La femme juive est décédée il y a 10 ans et l’avocat de sa fille a déclaré au tribunal régional de Francfort qu’elle avait rencontré le garde nazi dans un camp de concentration de Hambourg.

Le garde serait tombé amoureux de la femme et espérait qu’ils auraient un avenir ensemble une fois la guerre terminée. Elle a été transférée dans deux autres camps de concentration et a été suivie par le garde.

Lorsque le dernier camp, Bergen-Belsen, a été libéré en 1945, le garde nazi a été arrêté après avoir tenté de se cacher parmi les prisonniers.

La fille a été contactée par Hájková en 2014 et elle a dit au chercheur que la relation de sa mère avec le gardien n’était jamais sexuelle, mais qu’elle avait utilisé les sentiments des nazis pour elle pour l’aider à survivre.

Elle a déclaré: «Ma sœur et moi savions toutes les deux qu’elle recevait des faveurs spéciales et que le gardien l’aimait. Mais ce n’était pas physique.

«Elle a dit spécifiquement qu’elle n’avait jamais été agressée sexuellement ou physiquement.

«Je pense qu’elle s’en est beaucoup tirée parce qu’elle était charmante, belle et un peu effrontée.

«Elle a dit à la femme qui faisait le numéro [tattoo] sur son bras, « Est-ce que ça vous dérange de le rendre un peu plus petit pour qu’il soit bien avec ma robe de soirée? »

À l’époque, Hájková avait promis à la fille de ne pas utiliser le nom complet de sa mère dans ses recherches.

Mais en 2019, dans le matériel promotionnel pour des conférences en Allemagne et en Autriche, la recherche a nommé à la fois le gardien et la prisonnière dans leur intégralité et a déclaré qu’ils avaient eu une relation lesbienne. Elle a affirmé par la suite qu’elle «avait simplement oublié» sa promesse de ne pas nommer la femme.

Elle a même posté une photo du survivant de l’Holocauste sur Twitter, et a écrit que «les détenues du camp satellite pour femmes ont observé la relation entre le gardien et la prisonnière avec fascination et dégoût».

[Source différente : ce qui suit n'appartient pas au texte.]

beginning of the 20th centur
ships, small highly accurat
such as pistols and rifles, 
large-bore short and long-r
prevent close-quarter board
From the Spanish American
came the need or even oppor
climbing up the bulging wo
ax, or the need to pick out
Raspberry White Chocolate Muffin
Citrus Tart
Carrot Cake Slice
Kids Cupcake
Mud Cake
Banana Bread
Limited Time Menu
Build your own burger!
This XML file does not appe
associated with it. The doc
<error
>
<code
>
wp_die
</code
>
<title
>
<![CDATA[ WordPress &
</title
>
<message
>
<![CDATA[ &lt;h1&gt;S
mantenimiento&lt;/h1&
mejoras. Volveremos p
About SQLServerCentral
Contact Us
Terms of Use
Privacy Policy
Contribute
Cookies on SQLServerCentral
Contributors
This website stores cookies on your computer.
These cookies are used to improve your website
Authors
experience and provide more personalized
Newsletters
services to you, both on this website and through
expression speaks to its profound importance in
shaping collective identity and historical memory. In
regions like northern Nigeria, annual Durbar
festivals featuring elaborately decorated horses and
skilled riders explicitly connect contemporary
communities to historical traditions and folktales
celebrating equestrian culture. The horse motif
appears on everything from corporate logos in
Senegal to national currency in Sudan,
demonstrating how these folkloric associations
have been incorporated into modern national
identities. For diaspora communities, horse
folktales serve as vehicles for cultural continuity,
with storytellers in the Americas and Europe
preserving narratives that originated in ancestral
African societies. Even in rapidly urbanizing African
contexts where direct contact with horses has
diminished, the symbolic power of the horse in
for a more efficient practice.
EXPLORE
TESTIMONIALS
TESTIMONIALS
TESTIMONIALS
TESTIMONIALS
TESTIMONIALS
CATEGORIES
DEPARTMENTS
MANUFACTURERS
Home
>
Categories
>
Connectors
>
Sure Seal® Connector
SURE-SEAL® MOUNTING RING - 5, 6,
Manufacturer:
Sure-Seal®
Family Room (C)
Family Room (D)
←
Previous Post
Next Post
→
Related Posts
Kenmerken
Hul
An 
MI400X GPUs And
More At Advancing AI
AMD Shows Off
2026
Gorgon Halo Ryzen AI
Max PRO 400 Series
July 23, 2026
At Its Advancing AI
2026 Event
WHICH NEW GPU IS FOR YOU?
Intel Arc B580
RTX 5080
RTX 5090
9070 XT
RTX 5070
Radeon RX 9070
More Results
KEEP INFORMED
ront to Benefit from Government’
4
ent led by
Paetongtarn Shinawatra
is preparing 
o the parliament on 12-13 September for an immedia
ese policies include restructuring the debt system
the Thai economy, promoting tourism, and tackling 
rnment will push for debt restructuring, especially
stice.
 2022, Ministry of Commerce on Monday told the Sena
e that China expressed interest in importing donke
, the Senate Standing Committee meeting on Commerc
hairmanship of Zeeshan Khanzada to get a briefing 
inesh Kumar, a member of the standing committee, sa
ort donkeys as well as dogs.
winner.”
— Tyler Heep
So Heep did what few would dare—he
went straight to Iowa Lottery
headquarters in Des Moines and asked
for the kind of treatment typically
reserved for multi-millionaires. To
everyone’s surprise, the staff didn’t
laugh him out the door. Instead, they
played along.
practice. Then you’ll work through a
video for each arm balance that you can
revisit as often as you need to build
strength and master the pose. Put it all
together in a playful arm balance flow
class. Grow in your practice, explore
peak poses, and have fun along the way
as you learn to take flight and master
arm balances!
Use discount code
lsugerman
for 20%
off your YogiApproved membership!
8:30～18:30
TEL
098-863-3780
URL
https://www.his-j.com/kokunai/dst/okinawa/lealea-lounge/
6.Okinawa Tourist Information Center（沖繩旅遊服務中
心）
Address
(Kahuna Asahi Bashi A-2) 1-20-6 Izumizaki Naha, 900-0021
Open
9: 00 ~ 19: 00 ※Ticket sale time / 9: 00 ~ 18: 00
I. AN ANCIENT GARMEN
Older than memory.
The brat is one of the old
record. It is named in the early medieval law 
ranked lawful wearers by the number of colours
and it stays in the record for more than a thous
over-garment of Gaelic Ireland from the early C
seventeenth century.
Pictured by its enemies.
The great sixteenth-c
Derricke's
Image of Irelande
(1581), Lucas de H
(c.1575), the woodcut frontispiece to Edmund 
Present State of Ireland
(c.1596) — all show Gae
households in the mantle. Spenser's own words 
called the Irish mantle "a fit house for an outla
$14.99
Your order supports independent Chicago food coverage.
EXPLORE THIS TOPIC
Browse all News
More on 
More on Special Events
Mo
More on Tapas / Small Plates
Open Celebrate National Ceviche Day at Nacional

La fille a déclaré au tribunal que les allégations de Hájková pourraient détruire «l’image et les réalisations de sa mère à vie» et qu’elle a finalement obtenu gain de cause.

Le tribunal a statué que la chercheuse ne pouvait plus prétendre longtemps que la survivante de l’Holocauste avait eu une relation, sexuelle ou autre, avec le gardien, et qu’elle ne pouvait pas utiliser son nom ou ses photos.

La fille du survivant de l’Holocauste poursuit à nouveau le chercheur en justice.

À présent, la fille poursuit Anna Hájková devant le tribunal pour 25 000 € (environ 23 800 €) pour cinq violations présumées de la décision de justice précédente.

Hájková nie les allégations et une nouvelle procédure judiciaire est en cours.

La fille s’est également plainte à l’Université de Warwick, et une enquête a commencé là-bas pour savoir si l’université n’a pas respecté les normes de recherche éthique.

Bien que l’université demande déjà à Hájková de suivre une formation sur le code de pratique de la recherche de l’université, la fille souhaite une punition plus sévère.

Elle a déclaré: «Je veux que l’université prenne des mesures disciplinaires plus sévères contre elle et qu’elle paie une compensation pour l’extrême détresse qui m’a été causée. J’ai dit au [inquiry] panneau que j’ai pleuré de manière hystérique. J’ai désespérément besoin de résoudre ce problème.